By Donald Christiansen

“If it walks like a duck and quacks like a duck, it must be a duck.” So goes the popular paraphrase of the classic quotation attributed to John Whitcomb Riley.

Wait a minute. What was very likely true in days of yore is no longer the case in the oxymoronic world of virtual reality. Consider the incident related by MIT professor Sherry Turkle of sailing on the Mediterranean when her daughter was eight. Spotting a sea creature the youngster excitedly remarked “Look, Mommy, a jellyfish! It’s so realistic!” Her standard of comparison, of course, was the many aquatic creatures she had seen on the computer screen. The real world had become secondary to its simulation.

In her book Simulation and Its Discontents, Turkle goes on to describe situations in which simulation might beguile but mislead—particularly in the case of architects and design engineers.

Architectural students in the 1980s were encouraged to rely on “defaults,” predrawn architectural elements that avoided the need to design from scratch. Even today some veteran professors and senior architects feel the overuse of defaults discourages individual ingenuity and subverts creativity. The process of moving ideas from the designer’s brain to the hand (creating architectural sketches and detailed renderings) and then to the physical model has been disrupted. Today the pencil has pretty much disappeared as an important tool of the architect.

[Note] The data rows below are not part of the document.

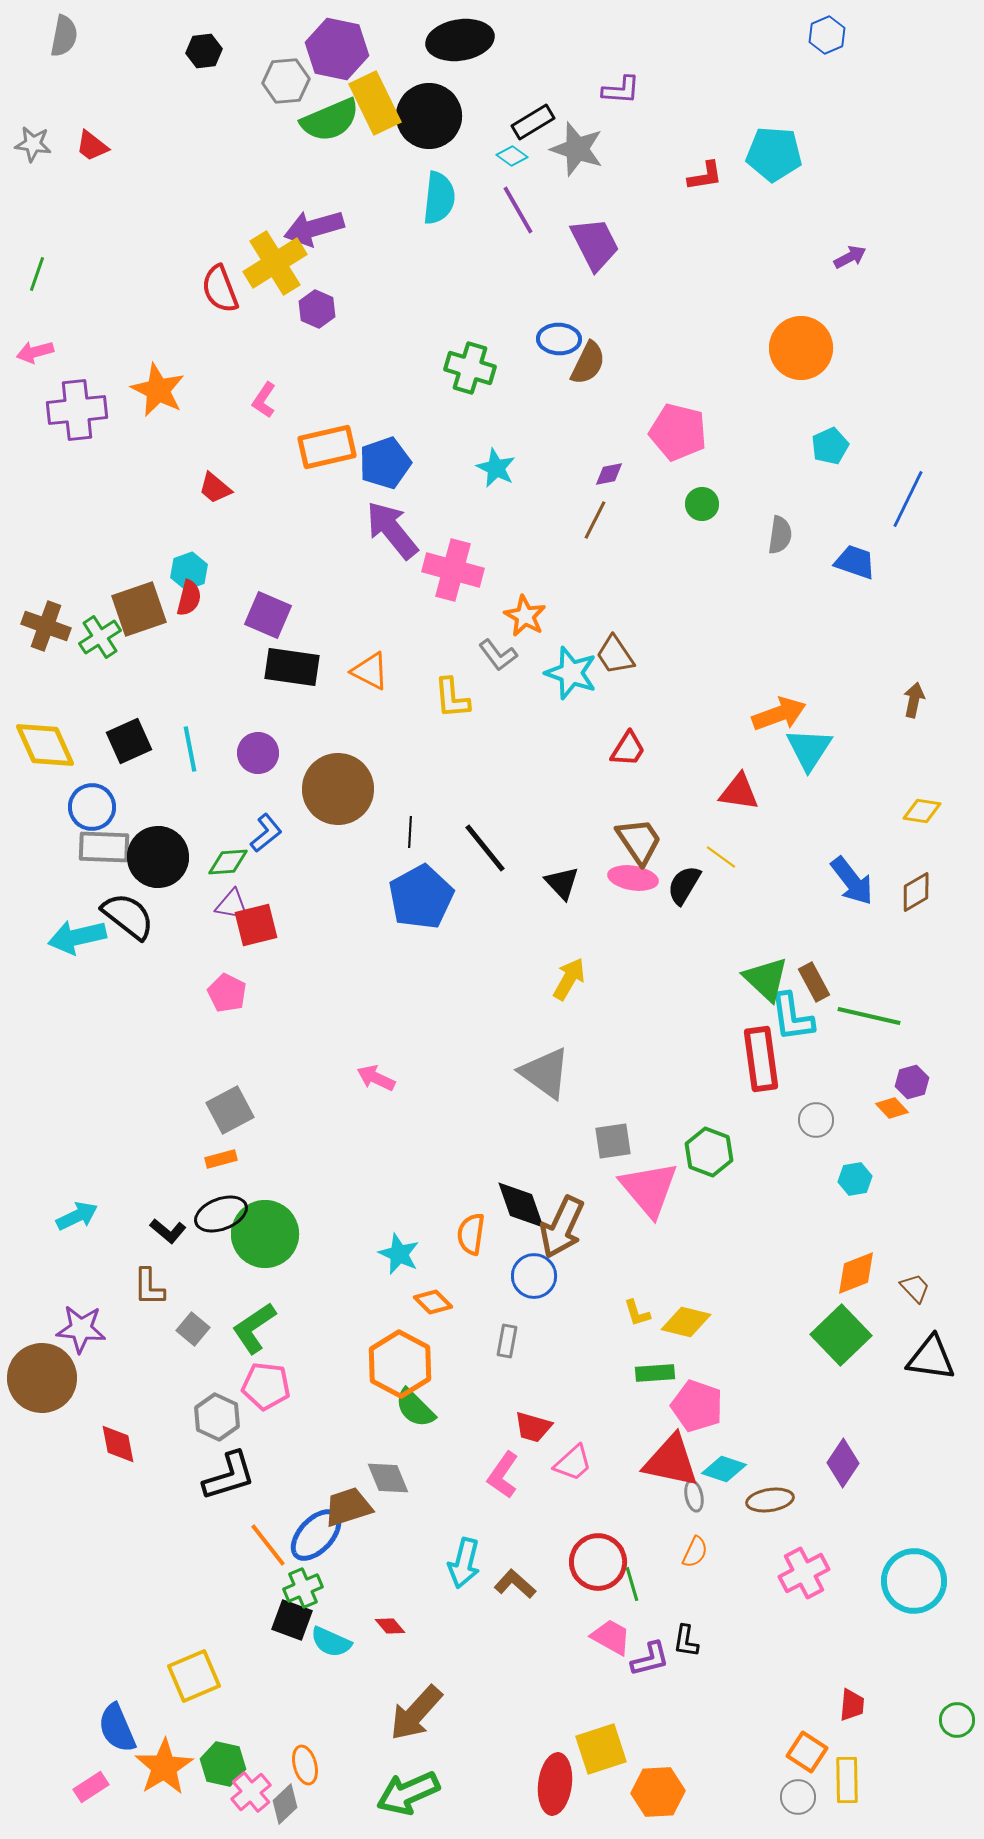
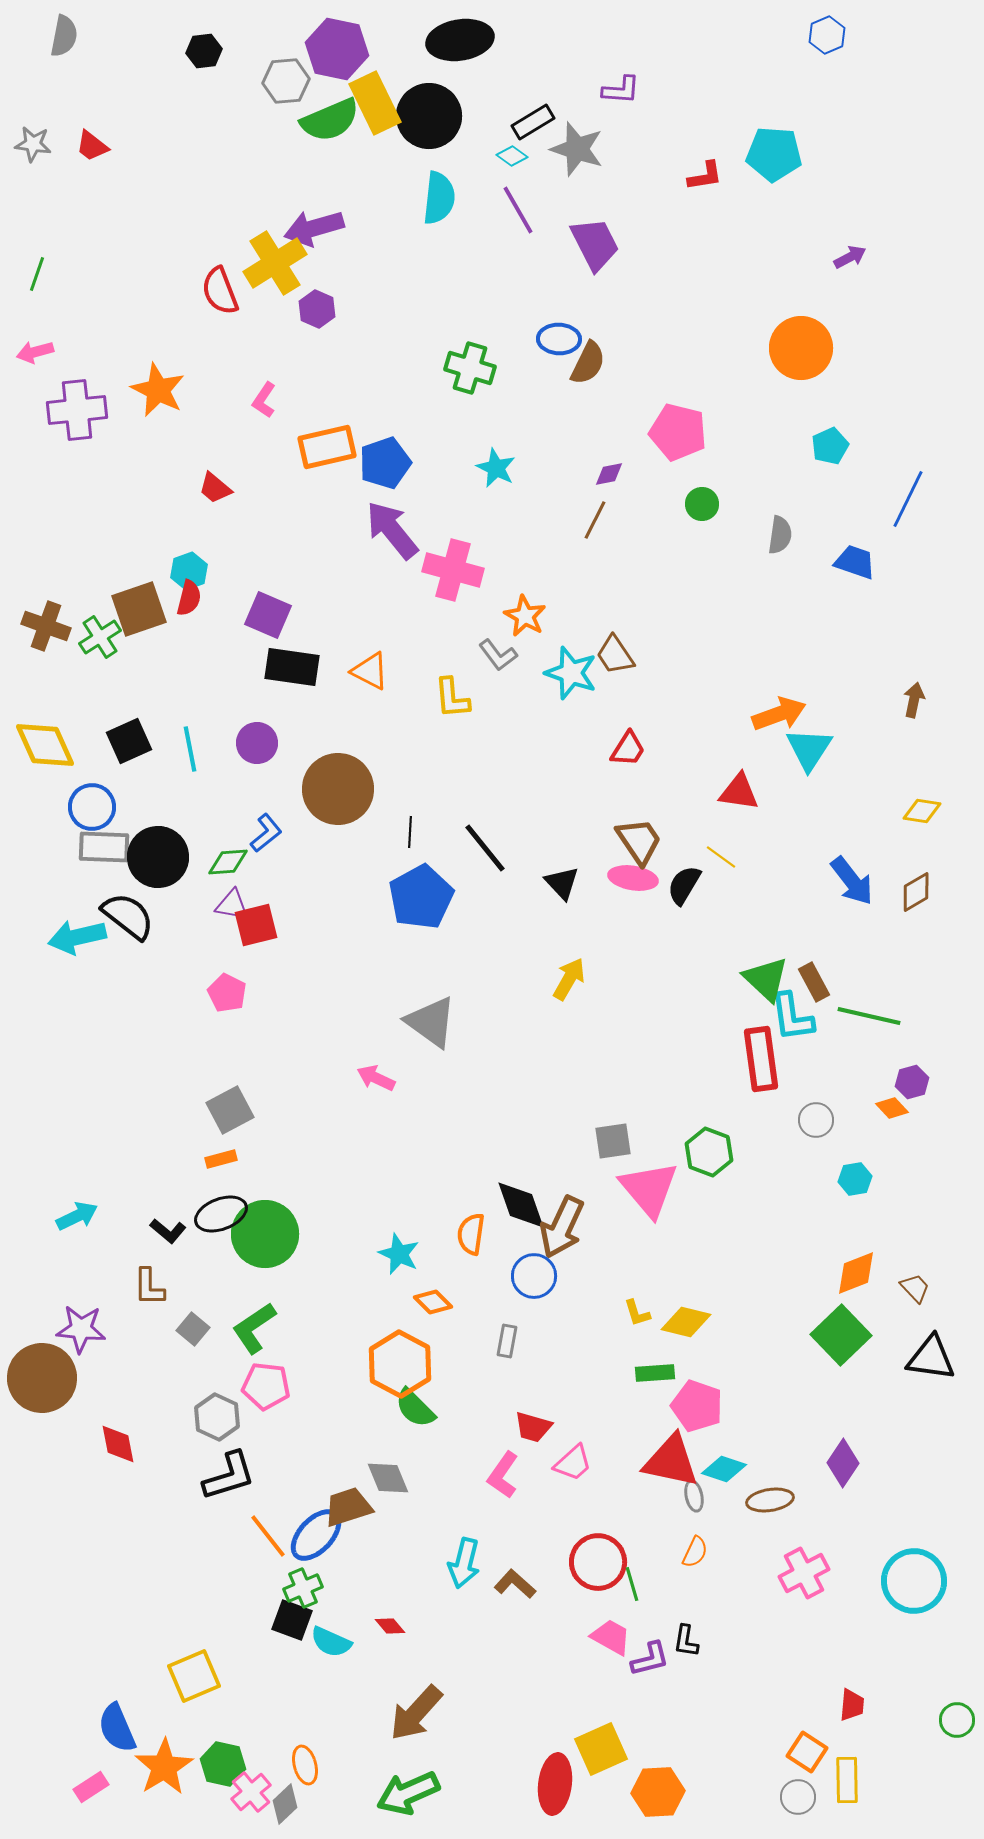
red semicircle at (220, 289): moved 2 px down
purple circle at (258, 753): moved 1 px left, 10 px up
gray triangle at (545, 1073): moved 114 px left, 51 px up
orange line at (268, 1545): moved 9 px up
yellow square at (601, 1749): rotated 6 degrees counterclockwise
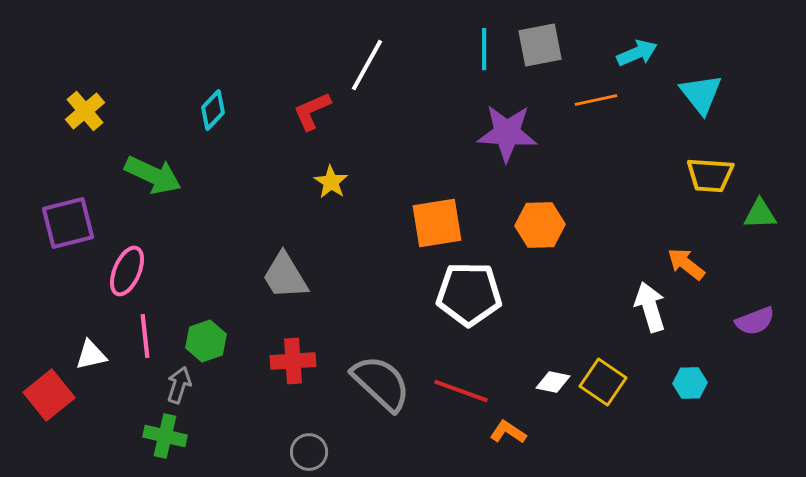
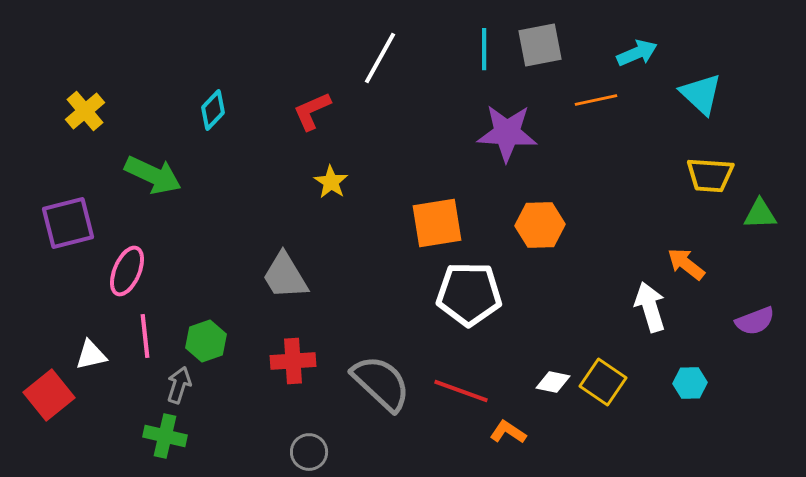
white line: moved 13 px right, 7 px up
cyan triangle: rotated 9 degrees counterclockwise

Some experienced designers decry the black-boxing of analytic and design elements in computer programs. Such “cook-book” techniques, they say, mask problems and challenges that the designer might otherwise confront and overcome with ingenious new solutions.

Today’s sophisticated simulation techniques can emulate reality in such extreme detail as to sometimes seem more “real” than that encountered in nature. Such a “hyperreal” simulated design might not work in practice. Architectural critics have noted that some buildings conceived in this way should not have been built.

Academic Simulation                                                       

In many university laboratories, hands-on experiments have been phased out in favor of simulated experiments. Chemistry students at MIT in the 1980s were divided on the values of simulated vs “wet” experiments. Simulations are less odoriferous, and several students explained why they preferred the simulated experiments. Simulation enabled them to see things “actually happen,” they said. Of course it does not. A more accurate statement would have been that simulation helped them better understand what actually happens. It does so rapidly, smoothly, and without the chance of experimental error.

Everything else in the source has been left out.